Omit the images. Restate all of the records word for word.

▸ **Given data**
------------

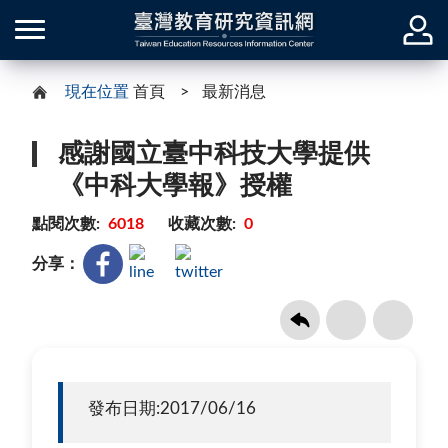
現在位置
首頁
最新消息
感謝國立臺中科技大學提供
《中科大學報》授權
點閱次數:
6018
收藏次數:
0
分享：
發布日期:2017/06/16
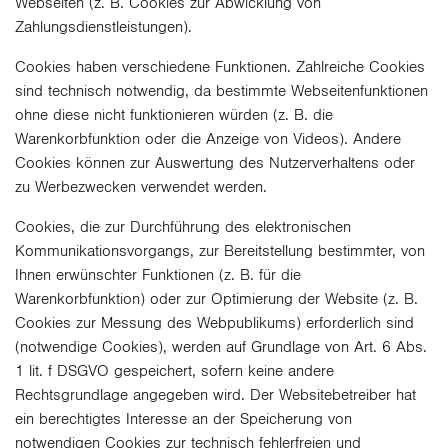
Webseiten (z. B. Cookies zur Abwicklung von
Zahlungsdienstleistungen).
Cookies haben verschiedene Funktionen. Zahlreiche Cookies
sind technisch notwendig, da bestimmte Webseitenfunktionen
ohne diese nicht funktionieren würden (z. B. die
Warenkorbfunktion oder die Anzeige von Videos). Andere
Cookies können zur Auswertung des Nutzerverhaltens oder
zu Werbezwecken verwendet werden.
Cookies, die zur Durchführung des elektronischen
Kommunikationsvorgangs, zur Bereitstellung bestimmter, von
Ihnen erwünschter Funktionen (z. B. für die
Warenkorbfunktion) oder zur Optimierung der Website (z. B.
Cookies zur Messung des Webpublikums) erforderlich sind
(notwendige Cookies), werden auf Grundlage von Art. 6 Abs.
1 lit. f DSGVO gespeichert, sofern keine andere
Rechtsgrundlage angegeben wird. Der Websitebetreiber hat
ein berechtigtes Interesse an der Speicherung von
notwendigen Cookies zur technisch fehlerfreien und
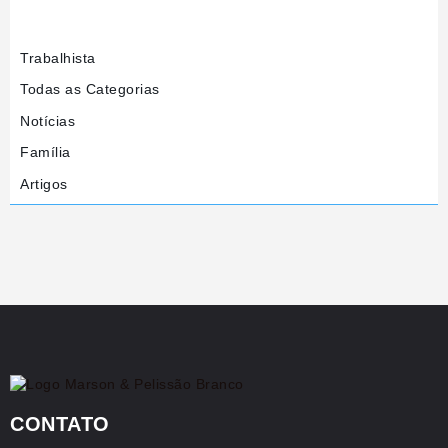
Trabalhista
Todas as Categorias
Notícias
Família
Artigos
CONTATO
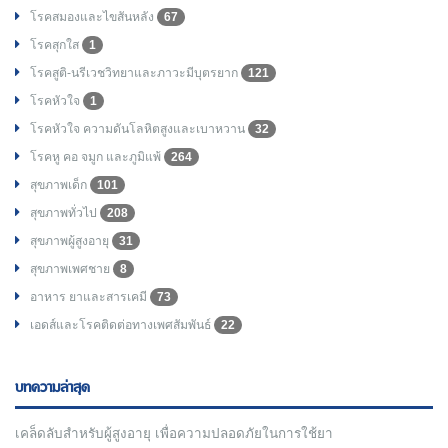
โรคสมองและไขสันหลัง
67
โรคสุกใส
1
โรคสูติ-นรีเวชวิทยาและภาวะมีบุตรยาก
121
โรคหัวใจ
1
โรคหัวใจ ความดันโลหิตสูงและเบาหวาน
32
โรคหู คอ จมูก และภูมิแพ้
264
สุขภาพเด็ก
101
สุขภาพทั่วไป
208
สุขภาพผู้สูงอายุ
31
สุขภาพเพศชาย
8
อาหาร ยาและสารเคมี
73
เอดส์และโรคติดต่อทางเพศสัมพันธ์
22
บทความล่าสุด
เคล็ดลับสำหรับผู้สูงอายุ เพื่อความปลอดภัยในการใช้ยา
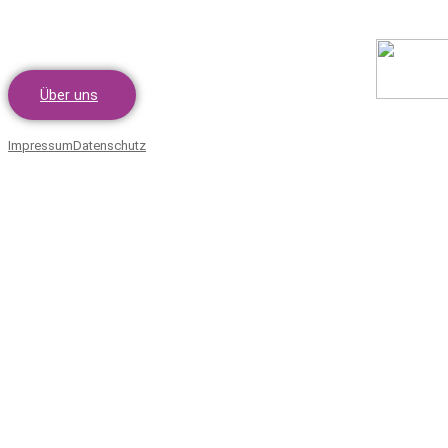
Über uns
Impressum
Datenschutz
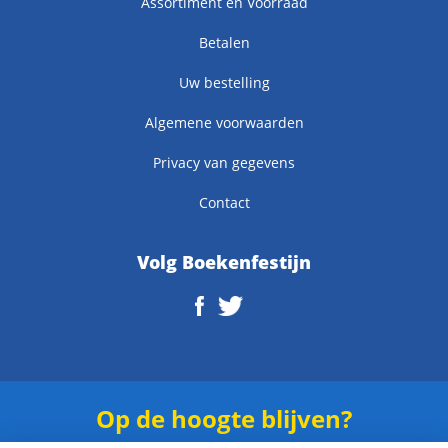
Assortiment en Voorraad
Betalen
Uw bestelling
Algemene voorwaarden
Privacy van gegevens
Contact
Volg Boekenfestijn
Op de hoogte blijven?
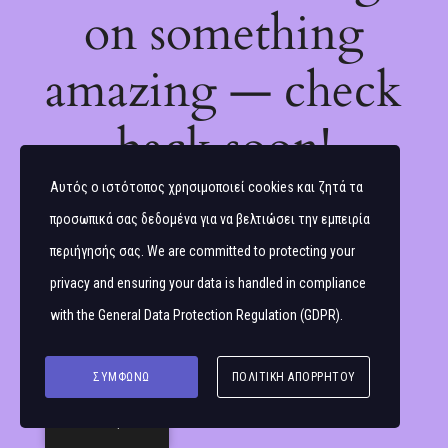
on something
amazing — check
back soon!
Αυτός ο ιστότοπος χρησιμοποιεί cookies και ζητά τα
προσωπικά σας δεδομένα για να βελτιώσει την εμπειρία
περιήγησής σας. We are committed to protecting your
privacy and ensuring your data is handled in compliance
with the
General Data Protection Regulation (GDPR)
.
ΣΥΜΦΩΝΏ
ΠΟΛΙΤΙΚΉ ΑΠΟΡΡΉΤΟΥ
Ελληνικά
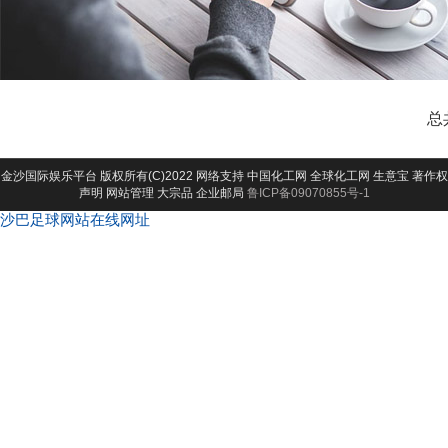
总
金沙国际娱乐平台
版权所有(C)2022 网络支持
中国化工网
全球化工网
生意宝
著作权
声明
网站管理
大宗品
企业邮局
鲁ICP备09070855号-1
沙巴足球网站在线网址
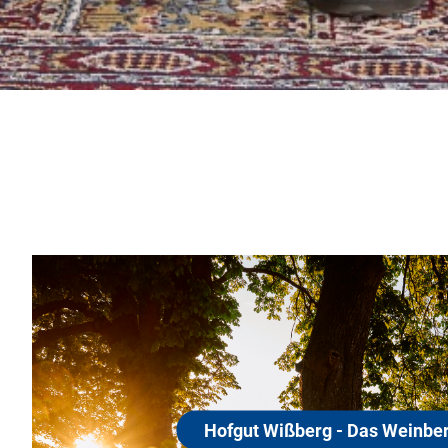
Hofgut
Weinbe
55578 St. 
Herzlich Wil
Das Weinberghotel
Besuchen Sie 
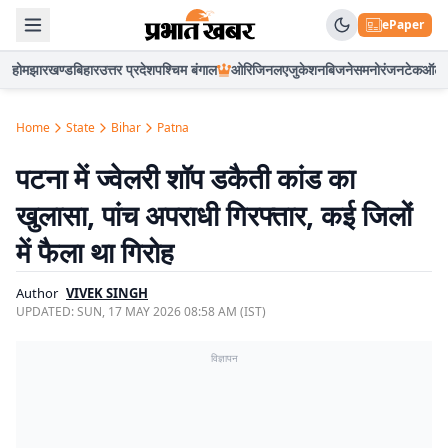
ePaper
होम
झारखण्ड
बिहार
उत्तर प्रदेश
पश्चिम बंगाल
ओरिजिनल
एजुकेशन
बिजनेस
मनोरंजन
टेक
ऑटो
Home
State
Bihar
Patna
पटना में ज्वेलरी शॉप डकैती कांड का
खुलासा, पांच अपराधी गिरफ्तार, कई जिलों
में फैला था गिरोह
Author
VIVEK SINGH
UPDATED:
SUN, 17 MAY 2026 08:58 AM (IST)
विज्ञापन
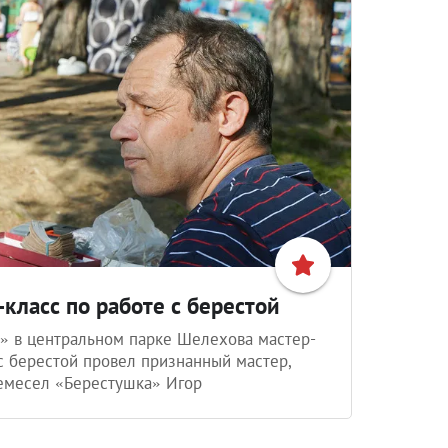
класс по работе с берестой
» в центральном парке Шелехова мастер-
с берестой провел признанный мастер,
емесел «Берестушка» Игор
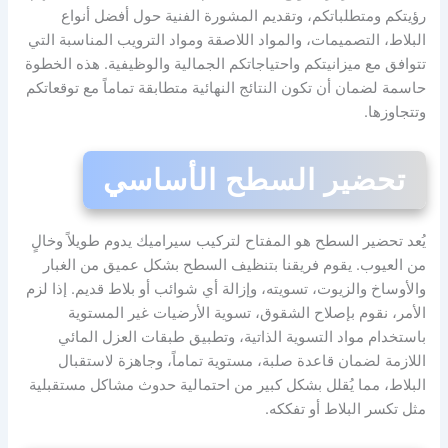
رؤيتكم ومتطلباتكم، وتقديم المشورة الفنية حول أفضل أنواع
البلاط، التصميمات، والمواد اللاصقة ومواد الترويب المناسبة التي
تتوافق مع ميزانيتكم واحتياجاتكم الجمالية والوظيفية. هذه الخطوة
حاسمة لضمان أن تكون النتائج النهائية متطابقة تماماً مع توقعاتكم
وتتجاوزها.
تحضير السطح الأساسي
يُعد تحضير السطح هو المفتاح لتركيب سيراميك يدوم طويلاً وخالٍ
من العيوب. يقوم فريقنا بتنظيف السطح بشكل عميق من الغبار
والأوساخ والزيوت، تسويته، وإزالة أي شوائب أو بلاط قديم. إذا لزم
الأمر، نقوم بإصلاح الشقوق، تسوية الأرضيات غير المستوية
باستخدام مواد التسوية الذاتية، وتطبيق طبقات العزل المائي
اللازمة لضمان قاعدة صلبة، مستوية تماماً، وجاهزة لاستقبال
البلاط، مما يُقلل بشكل كبير من احتمالية حدوث مشاكل مستقبلية
مثل تكسر البلاط أو تفككه.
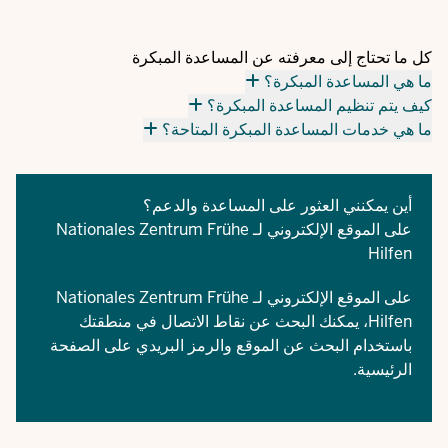
كل ما تحتاج إلى معرفته عن المساعدة المبكرة
ما هي المساعدة المبكرة؟
كيف يتم تنظيم المساعدة المبكرة؟
ما هي خدمات المساعدة المبكرة المتاحة؟
أين يمكنني العثور على المساعدة والدعم؟
على
الموقع الإلكتروني لـ Nationales Zentrum Frühe
Hilfen
على الموقع الإلكتروني لـ Nationales Zentrum Frühe
Hilfen، يمكنك البحث عن نقاط الاتصال في منطقتك
باستخدام البحث عن الموقع والرمز البريدي على الصفحة
الرئيسية.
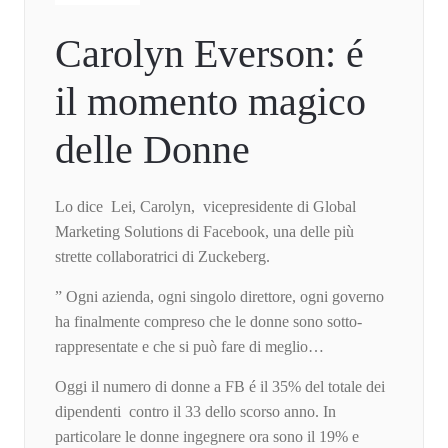
Carolyn Everson: é
il momento magico
delle Donne
Lo dice Lei, Carolyn, vicepresidente di Global
Marketing Solutions di Facebook, una delle più
strette collaboratrici di Zuckeberg.
” Ogni azienda, ogni singolo direttore, ogni governo
ha finalmente compreso che le donne sono sotto-
rappresentate e che si può fare di meglio…
Oggi il numero di donne a FB é il 35% del totale dei
dipendenti contro il 33 dello scorso anno. In
particolare le donne ingegnere ora sono il 19% e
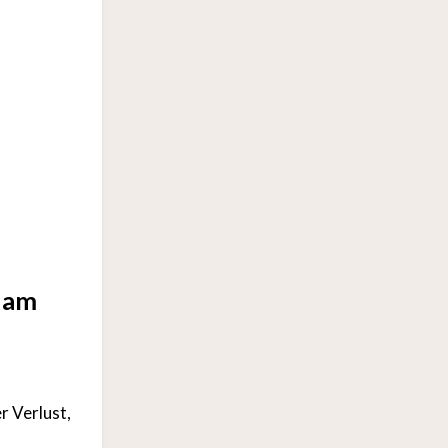
e am
r Verlust,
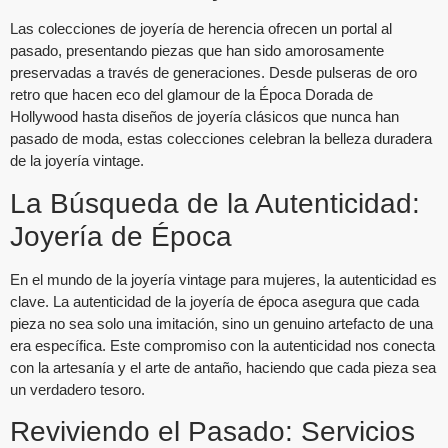
Las colecciones de joyería de herencia ofrecen un portal al
pasado, presentando piezas que han sido amorosamente
preservadas a través de generaciones. Desde pulseras de oro
retro que hacen eco del glamour de la Época Dorada de
Hollywood hasta diseños de joyería clásicos que nunca han
pasado de moda, estas colecciones celebran la belleza duradera
de la joyería vintage.
La Búsqueda de la Autenticidad:
Joyería de Época
En el mundo de la joyería vintage para mujeres, la autenticidad es
clave. La autenticidad de la joyería de época asegura que cada
pieza no sea solo una imitación, sino un genuino artefacto de una
era específica. Este compromiso con la autenticidad nos conecta
con la artesanía y el arte de antaño, haciendo que cada pieza sea
un verdadero tesoro.
Reviviendo el Pasado: Servicios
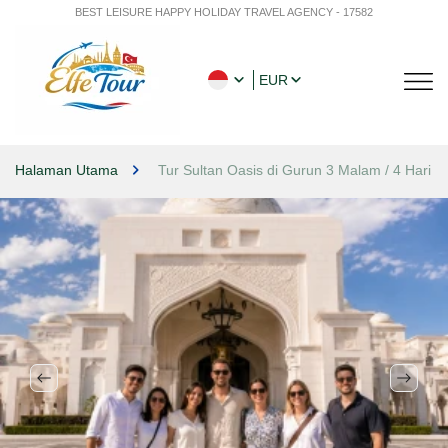
BEST LEISURE HAPPY HOLIDAY TRAVEL AGENCY - 17582
EUR
Halaman Utama
Tur Sultan Oasis di Gurun 3 Malam / 4 Hari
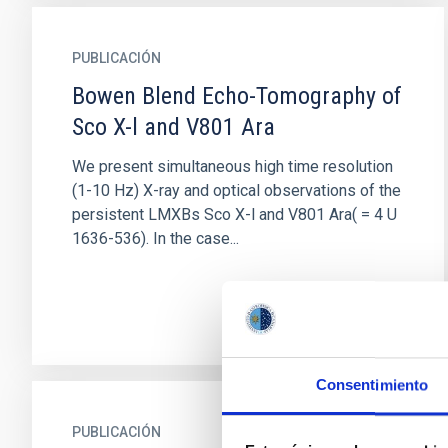
PUBLICACIÓN
Bowen Blend Echo-Tomography of
Sco X-l and V801 Ara
We present simultaneous high time resolution
(1-10 Hz) X-ray and optical observations of the
persistent LMXBs Sco X-l and V801 Ara( = 4 U
1636-536). In the case...
Consentimiento
PUBLICACIÓN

------------

▸ **Response below**
現在位置
首頁
最新消息
感謝國立臺中科技大學提供
《中科大學報》授權
點閱次數:
6018
收藏次數:
0
分享：
發布日期:2017/06/16
Webseiten (z. B. Cookies zur Abwicklung von
Zahlungsdienstleistungen).
Cookies haben verschiedene Funktionen. Zahlreiche Cookies
sind technisch notwendig, da bestimmte Webseitenfunktionen
ohne diese nicht funktionieren würden (z. B. die
Warenkorbfunktion oder die Anzeige von Videos). Andere
Cookies können zur Auswertung des Nutzerverhaltens oder
zu Werbezwecken verwendet werden.
Cookies, die zur Durchführung des elektronischen
Kommunikationsvorgangs, zur Bereitstellung bestimmter, von
Ihnen erwünschter Funktionen (z. B. für die
Warenkorbfunktion) oder zur Optimierung der Website (z. B.
Cookies zur Messung des Webpublikums) erforderlich sind
(notwendige Cookies), werden auf Grundlage von Art. 6 Abs.
1 lit. f DSGVO gespeichert, sofern keine andere
Rechtsgrundlage angegeben wird. Der Websitebetreiber hat
ein berechtigtes Interesse an der Speicherung von
notwendigen Cookies zur technisch fehlerfreien und
Trabalhista
Todas as Categorias
Notícias
Família
Artigos
CONTATO
โรคสมองและไขสันหลัง
67
โรคสุกใส
1
โรคสูติ-นรีเวชวิทยาและภาวะมีบุตรยาก
121
โรคหัวใจ
1
โรคหัวใจ ความดันโลหิตสูงและเบาหวาน
32
โรคหู คอ จมูก และภูมิแพ้
264
สุขภาพเด็ก
101
สุขภาพทั่วไป
208
สุขภาพผู้สูงอายุ
31
สุขภาพเพศชาย
8
อาหาร ยาและสารเคมี
73
เอดส์และโรคติดต่อทางเพศสัมพันธ์
22
บทความล่าสุด
เคล็ดลับสำหรับผู้สูงอายุ เพื่อความปลอดภัยในการใช้ยา
Über uns
Impressum
Datenschutz
Assortiment en Voorraad
Betalen
Uw bestelling
Algemene voorwaarden
Privacy van gegevens
Contact
Volg Boekenfestijn
Op de hoogte blijven?
on something
amazing — check
back soon!
Αυτός ο ιστότοπος χρησιμοποιεί cookies και ζητά τα
προσωπικά σας δεδομένα για να βελτιώσει την εμπειρία
περιήγησής σας. We are committed to protecting your
privacy and ensuring your data is handled in compliance
with the
General Data Protection Regulation (GDPR)
.
ΣΥΜΦΩΝΏ
ΠΟΛΙΤΙΚΉ ΑΠΟΡΡΉΤΟΥ
Ελληνικά
总
金沙国际娱乐平台
版权所有(C)2022 网络支持
中国化工网
全球化工网
生意宝
著作权
声明
网站管理
大宗品
企业邮局
鲁ICP备09070855号-1
沙巴足球网站在线网址
Hofgut
Weinbe
55578 St. 
Herzlich Wil
Das Weinberghotel
Besuchen Sie 
ePaper
होम
झारखण्ड
बिहार
उत्तर प्रदेश
पश्चिम बंगाल
ओरिजिनल
एजुकेशन
बिजनेस
मनोरंजन
टेक
ऑटो
Home
State
Bihar
Patna
पटना में ज्वेलरी शॉप डकैती कांड का
खुलासा, पांच अपराधी गिरफ्तार, कई जिलों
में फैला था गिरोह
Author
VIVEK SINGH
UPDATED:
SUN, 17 MAY 2026 08:58 AM (IST)
विज्ञापन
класс по работе с берестой
» в центральном парке Шелехова мастер-
с берестой провел признанный мастер,
емесел «Берестушка» Игор
رؤيتكم ومتطلباتكم، وتقديم المشورة الفنية حول أفضل أنواع
البلاط، التصميمات، والمواد اللاصقة ومواد الترويب المناسبة التي
تتوافق مع ميزانيتكم واحتياجاتكم الجمالية والوظيفية. هذه الخطوة
حاسمة لضمان أن تكون النتائج النهائية متطابقة تماماً مع توقعاتكم
وتتجاوزها.
تحضير السطح الأساسي
يُعد تحضير السطح هو المفتاح لتركيب سيراميك يدوم طويلاً وخالٍ
من العيوب. يقوم فريقنا بتنظيف السطح بشكل عميق من الغبار
والأوساخ والزيوت، تسويته، وإزالة أي شوائب أو بلاط قديم. إذا لزم
الأمر، نقوم بإصلاح الشقوق، تسوية الأرضيات غير المستوية
باستخدام مواد التسوية الذاتية، وتطبيق طبقات العزل المائي
اللازمة لضمان قاعدة صلبة، مستوية تماماً، وجاهزة لاستقبال
البلاط، مما يُقلل بشكل كبير من احتمالية حدوث مشاكل مستقبلية
مثل تكسر البلاط أو تفككه.
كل ما تحتاج إلى معرفته عن المساعدة المبكرة
ما هي المساعدة المبكرة؟
كيف يتم تنظيم المساعدة المبكرة؟
ما هي خدمات المساعدة المبكرة المتاحة؟
أين يمكنني العثور على المساعدة والدعم؟
على
الموقع الإلكتروني لـ Nationales Zentrum Frühe
Hilfen
على الموقع الإلكتروني لـ Nationales Zentrum Frühe
Hilfen، يمكنك البحث عن نقاط الاتصال في منطقتك
باستخدام البحث عن الموقع والرمز البريدي على الصفحة
الرئيسية.
Carolyn Everson: é
il momento magico
delle Donne
Lo dice Lei, Carolyn, vicepresidente di Global
Marketing Solutions di Facebook, una delle più
strette collaboratrici di Zuckeberg.
” Ogni azienda, ogni singolo direttore, ogni governo
ha finalmente compreso che le donne sono sotto-
rappresentate e che si può fare di meglio…
Oggi il numero di donne a FB é il 35% del totale dei
dipendenti contro il 33 dello scorso anno. In
particolare le donne ingegnere ora sono il 19% e
e am
r Verlust,
Las colecciones de joyería de herencia ofrecen un portal al
pasado, presentando piezas que han sido amorosamente
preservadas a través de generaciones. Desde pulseras de oro
retro que hacen eco del glamour de la Época Dorada de
Hollywood hasta diseños de joyería clásicos que nunca han
pasado de moda, estas colecciones celebran la belleza duradera
de la joyería vintage.
La Búsqueda de la Autenticidad:
Joyería de Época
En el mundo de la joyería vintage para mujeres, la autenticidad es
clave. La autenticidad de la joyería de época asegura que cada
pieza no sea solo una imitación, sino un genuino artefacto de una
era específica. Este compromiso con la autenticidad nos conecta
con la artesanía y el arte de antaño, haciendo que cada pieza sea
un verdadero tesoro.
Reviviendo el Pasado: Servicios
BEST LEISURE HAPPY HOLIDAY TRAVEL AGENCY - 17582
EUR
Halaman Utama
Tur Sultan Oasis di Gurun 3 Malam / 4 Hari
PUBLICACIÓN
Bowen Blend Echo-Tomography of
Sco X-l and V801 Ara
We present simultaneous high time resolution
(1-10 Hz) X-ray and optical observations of the
persistent LMXBs Sco X-l and V801 Ara( = 4 U
1636-536). In the case...
Consentimiento
PUBLICACIÓN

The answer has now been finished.